Who is pregnant? Defining real-world data-based pregnancy episodes in the National COVID Cohort Collaborative (N3C).
Jones SE., Bradwell KR., Chan LE., McMurry JA., Olson-Chen C., Tarleton J., Wilkins KJ., Ly V., Ljazouli S., Qin Q., Faherty EG., Lau YK., Xie C., Kao Y-H., Liebman MN., Mariona F., Challa AP., Li L., Ratcliffe SJ., Haendel MA., Patel RC., Hill EL., N3C Consortium None.

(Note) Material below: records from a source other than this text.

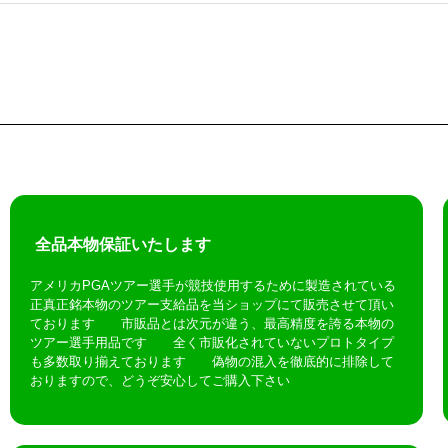
全品本物保証いたします
アメリカPGAツアー選手が競技使用するために製造されている
正真正銘本物のツアー支給品を当ショップにて販売させて頂い
ております 市販品とは次元が違う、最高精度を誇る本物の
ツアー選手用品です 全く市販化されていないプロトタイプ
も多数取り揃えております 偽物の混入を徹底的に排除して
おりますので、どうぞ安心してご購入下さい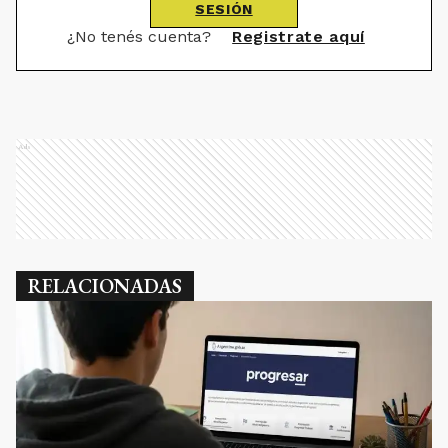
SESIÓN
¿No tenés cuenta?
Registrate aquí
Ads
RELACIONADAS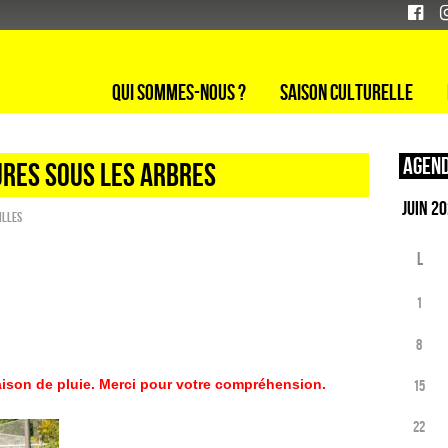
Qui sommes-nous ?
Saison culturelle
Agend
URES SOUS LES ARBRES
illes
L
1
8
raison de pluie. Merci pour votre compréhension.
15
22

OBJECTIVES: To define pregnancy episodes and estimate gestational age within electronic health record (EHR) data from the National COVID Cohort Collaborative (N3C). MATERIALS AND METHODS: We developed a comprehensive approach, named Hierarchy and rule-based pregnancy episode Inference integrated with Pregnancy Progression Signatures (HIPPS), and applied it to EHR data in the N3C (January 1, 2018-April 7, 2022). HIPPS combines: (1) an extension of a previously published pregnancy episode algorithm, (2) a novel algorithm to detect gestational age-specific signatures of a progressing pregnancy for further episode support, and (3) pregnancy start date inference. Clinicians performed validation of HIPPS on a subset of episodes. We then generated pregnancy cohorts based on gestational age precision and pregnancy outcomes for assessment of accuracy and comparison of COVID-19 and other characteristics. RESULTS: We identified 628 165 pregnant persons with 816 471 pregnancy episodes, of which 52.3% were live births, 24.4% were other outcomes (stillbirth, ectopic pregnancy, abortions), and 23.3% had unknown outcomes. Clinician validation agreed 98.8% with HIPPS-identified episodes. We were able to estimate start dates within 1 week of precision for 475 433 (58.2%) episodes. 62 540 (7.7%) episodes had incident COVID-19 during pregnancy. DISCUSSION: HIPPS provides measures of support for pregnancy-related variables such as gestational age and pregnancy outcomes based on N3C data. Gestational age precision allows researchers to find time to events with reasonable confidence. CONCLUSION: We have developed a novel and robust approach for inferring pregnancy episodes and gestational age that addresses data inconsistency and missingness in EHR data.